**YOUR OBJECTIVE:**
Quote the lines below exactly, from the one that holds "Transformando Espacios con Estilo" through the final line of the records, and only those.

Page images and extracted text:
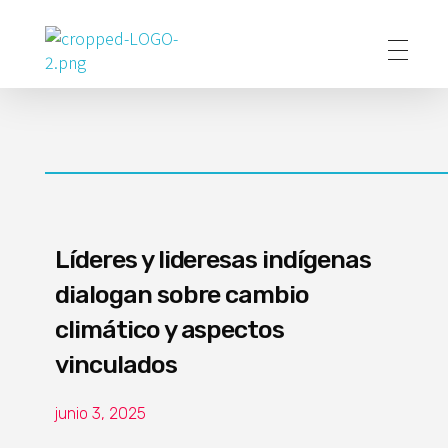
Poder Agropecuario
Líderes y lideresas indígenas
dialogan sobre cambio
climático y aspectos
vinculados
junio 3, 2025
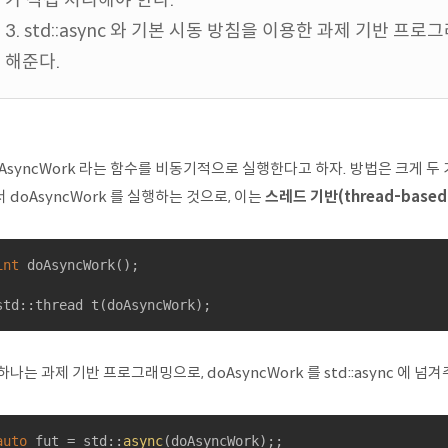
가 직접 처리해야 한다.
3. std::async 와 기본 시동 방침을 이용한 과제 기반 
해준다.
AsyncWork 라는 함수를 비동기적으로 실행한다고 하자. 방법은 크게 두 가지
 doAsyncWork 를 실행하는 것으로, 이는
스레드 기반(thread-based
int
doAsyncWork
()
;

std::thread 
t
(doAsyncWork)
;
하나는 과제 기반 프로그래밍으로, doAsyncWork 를 std::async 에 넘
auto
 fut = std::
async
(doAsyncWork);;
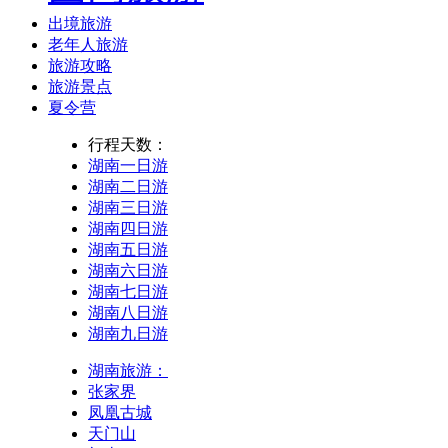
出境旅游
老年人旅游
旅游攻略
旅游景点
夏令营
行程天数：
湖南一日游
湖南二日游
湖南三日游
湖南四日游
湖南五日游
湖南六日游
湖南七日游
湖南八日游
湖南九日游
湖南旅游：
张家界
凤凰古城
天门山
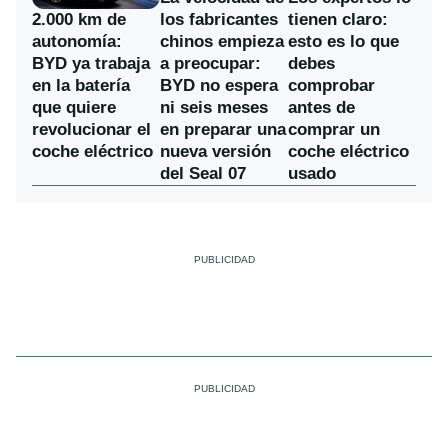
los fabricantes
2.000 km de
tienen claro:
chinos empieza
autonomía:
esto es lo que
a preocupar:
BYD ya trabaja
debes
BYD no espera
en la batería
comprobar
ni seis meses
que quiere
antes de
en preparar una
revolucionar el
comprar un
nueva versión
coche eléctrico
coche eléctrico
del Seal 07
usado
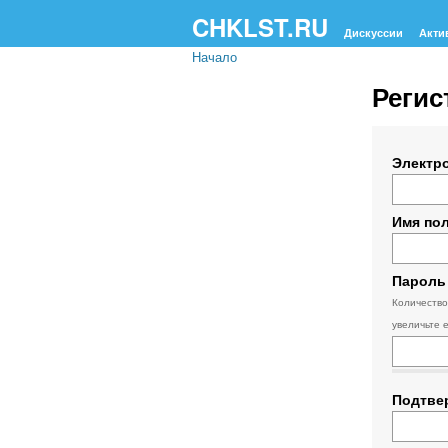
CHKLST.RU
Дискуссии
Акти
Начало
Регис
Электро
Имя по
Пароль
Количество
увеличьте 
Подтве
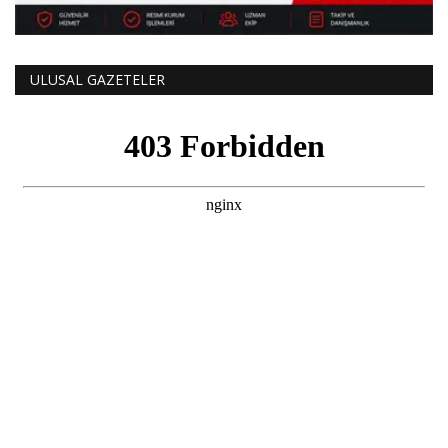
ULUSAL GAZETELER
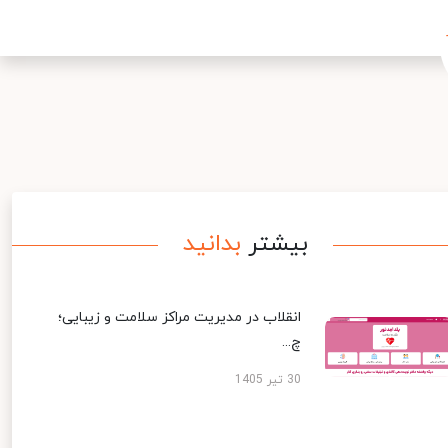
بیشتر
بدانید
انقلاب در مدیریت مراکز سلامت و زیبایی؛
چ...
30 تیر 1405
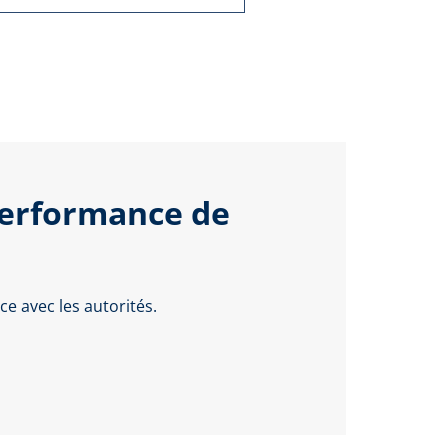
performance de
e avec les autorités.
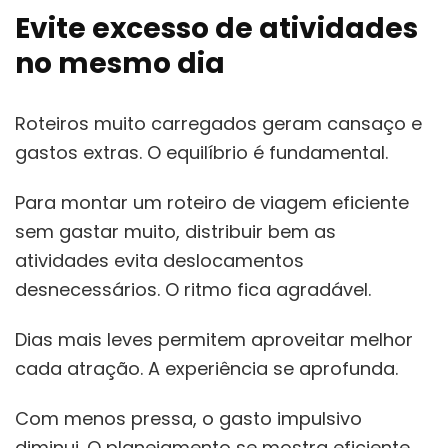
Evite excesso de atividades
no mesmo dia
Roteiros muito carregados geram cansaço e
gastos extras. O equilíbrio é fundamental.
Para montar um roteiro de viagem eficiente
sem gastar muito, distribuir bem as
atividades evita deslocamentos
desnecessários. O ritmo fica agradável.
Dias mais leves permitem aproveitar melhor
cada atração. A experiência se aprofunda.
Com menos pressa, o gasto impulsivo
diminui. O planejamento se mostra eficiente.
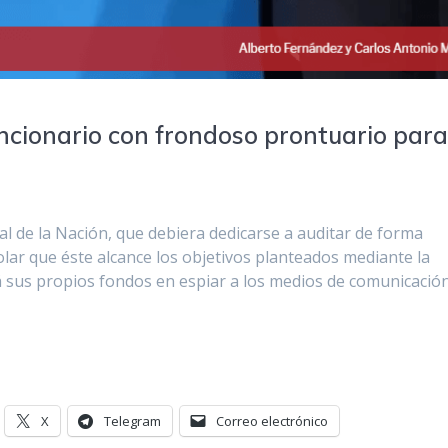
ncionario con frondoso prontuario par
ral de la Nación, que debiera dedicarse a auditar de forma
rolar que éste alcance los objetivos planteados mediante la
rá sus propios fondos en espiar a los medios de comunicación
X
Telegram
Correo electrónico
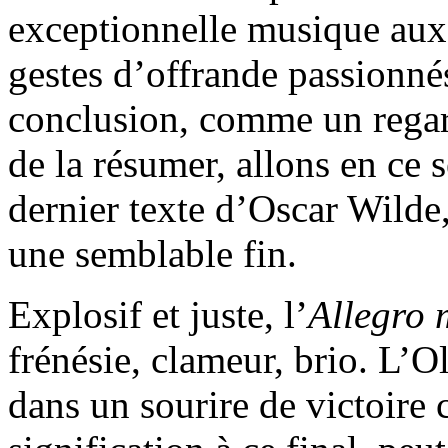
exceptionnelle musique aux
gestes d’offrande passionné
conclusion, comme un regard
de la résumer, allons en ce 
dernier texte d’Oscar Wilde
une semblable fin.
Explosif et juste, l’
Allegro 
frénésie, clameur, brio. L’O
dans un sourire de victoire cl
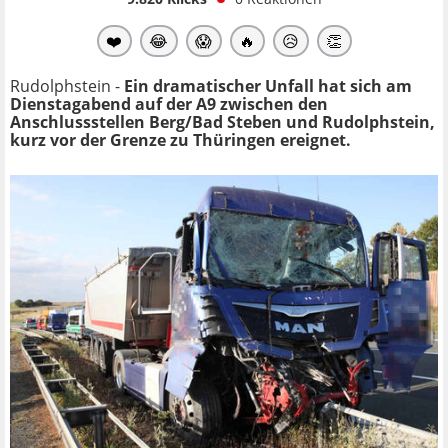
❤️
😂
😱
🔥
😥
👏
Rudolphstein -
Ein dramatischer Unfall hat sich am
Dienstagabend auf der A9 zwischen den
Anschlussstellen Berg/Bad Steben und Rudolphstein,
kurz vor der Grenze zu Thüringen ereignet.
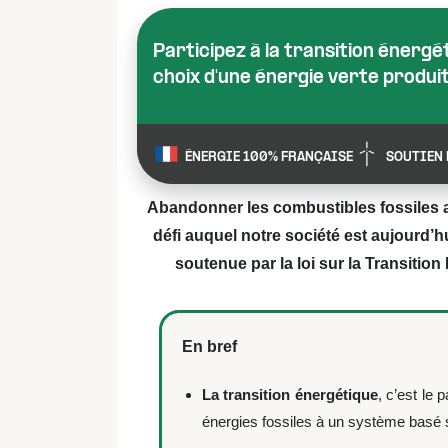
Participez à la transition énergéti
choix d'une énergie verte produi
ÉNERGIE 100% FRANÇAISE
SOUTIEN 
Abandonner les combustibles fossiles a
défi auquel notre société est aujourd’h
soutenue par la loi sur la Transition
En bref
La transition énergétique
, c’est le
énergies fossiles à un système basé 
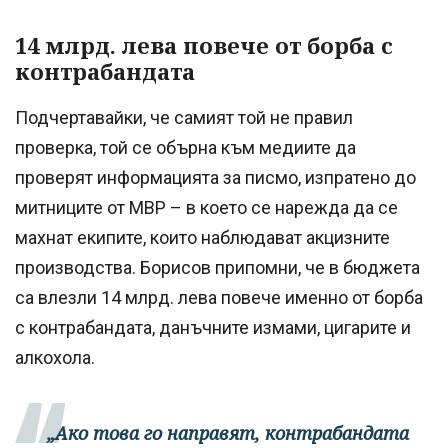
14 млрд. лева повече от борба с
контрабандата
Подчертавайки, че самият той не правил
проверка, той се обърна към медиите да
проверят информацията за писмо, изпратено до
митниците от МВР – в което се нарежда да се
махнат екипите, които наблюдават акцизните
производства. Борисов припомни, че в бюджета
са влезли 14 млрд. лева повече именно от борба
с контрабандата, данъчните измами, цигарите и
алкохола.
„Ако това го направят, контрабандата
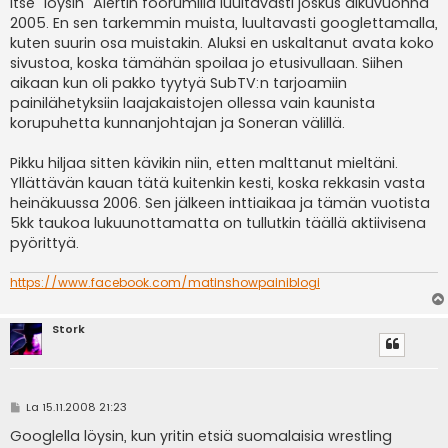
Itse "löysin" Alertin foorumilla luultavasti joskus alkuvuonna
s
2005. En sen tarkemmin muista, luultavasti googlettamalla,
t
i
kuten suurin osa muistakin. Aluksi en uskaltanut avata koko
sivustoa, koska tämähän spoilaa jo etusivullaan. Siihen
aikaan kun oli pakko tyytyä SubTV:n tarjoamiin
painilähetyksiin laajakaistojen ollessa vain kaunista
korupuhetta kunnanjohtajan ja Soneran välillä.
Pikku hiljaa sitten kävikin niin, etten malttanut mieltäni.
Yllättävän kauan tätä kuitenkin kesti, koska rekkasin vasta
heinäkuussa 2006. Sen jälkeen inttiaikaa ja tämän vuotista
5kk taukoa lukuunottamatta on tullutkin täällä aktiivisena
pyörittyä.
https://www.facebook.com/matinshowpainiblogi
Stork
V
La 15.11.2008 21:23
i
e
Googlella löysin, kun yritin etsiä suomalaisia wrestling
s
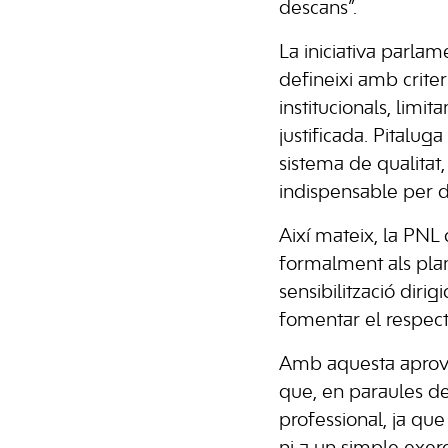
descans”.
La iniciativa parla
defineixi amb criter
institucionals, limit
justificada. Pitalu
sistema de qualitat,
indispensable per di
Així mateix, la PNL
formalment als plan
sensibilització diri
fomentar el respec
Amb aquesta aprova
que, en paraules de
professional, ja qu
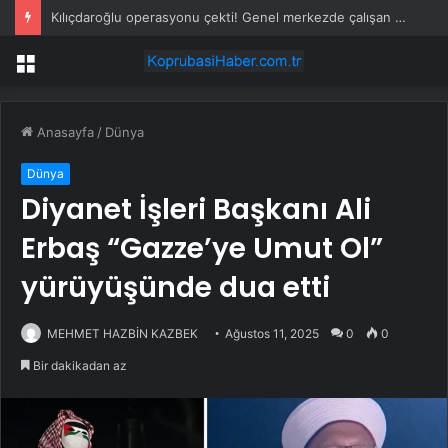
Çubuk’ta Müstakil Evde Yangın
Menü
Anasayfa
/
Dünya
Dünya
Diyanet İşleri Başkanı Ali
Erbaş “Gazze’ye Umut Ol”
yürüyüşünde dua etti
MEHMET HAZBİN KAZBEK
Ağustos 11, 2025
0
0
Bir dakikadan az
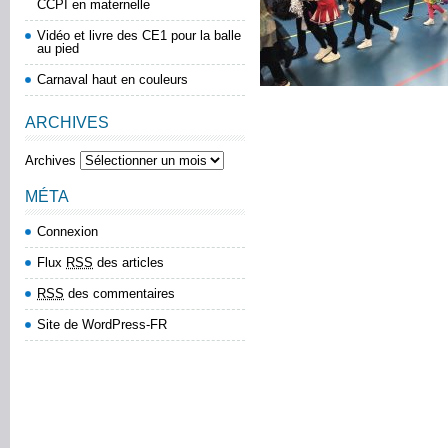
CCPI en maternelle
Vidéo et livre des CE1 pour la balle
au pied
Carnaval haut en couleurs
ARCHIVES
Archives
MÉTA
Connexion
Flux
RSS
des articles
RSS
des commentaires
Site de WordPress-FR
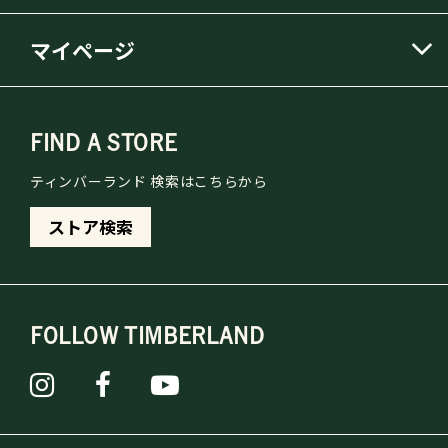
マイページ
FIND A STORE
ティンバーランド 検索はこちらから
ストア検索
FOLLOW TIMBERLAND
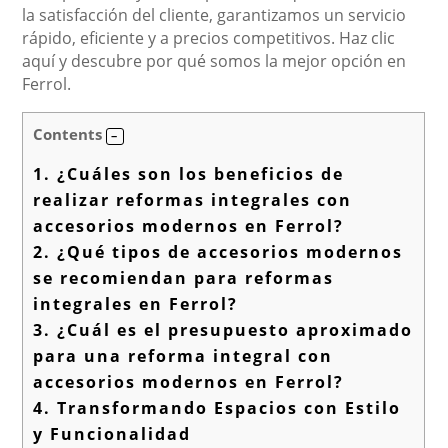
la satisfacción del cliente, garantizamos un servicio
rápido, eficiente y a precios competitivos. Haz clic
aquí y descubre por qué somos la mejor opción en
Ferrol.
Contents
1.
¿Cuáles son los beneficios de
realizar reformas integrales con
accesorios modernos en Ferrol?
2.
¿Qué tipos de accesorios modernos
se recomiendan para reformas
integrales en Ferrol?
3.
¿Cuál es el presupuesto aproximado
para una reforma integral con
accesorios modernos en Ferrol?
4.
Transformando Espacios con Estilo
y Funcionalidad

**RESULT BELOW:**
Transformando Espacios con Estilo
y Funcionalidad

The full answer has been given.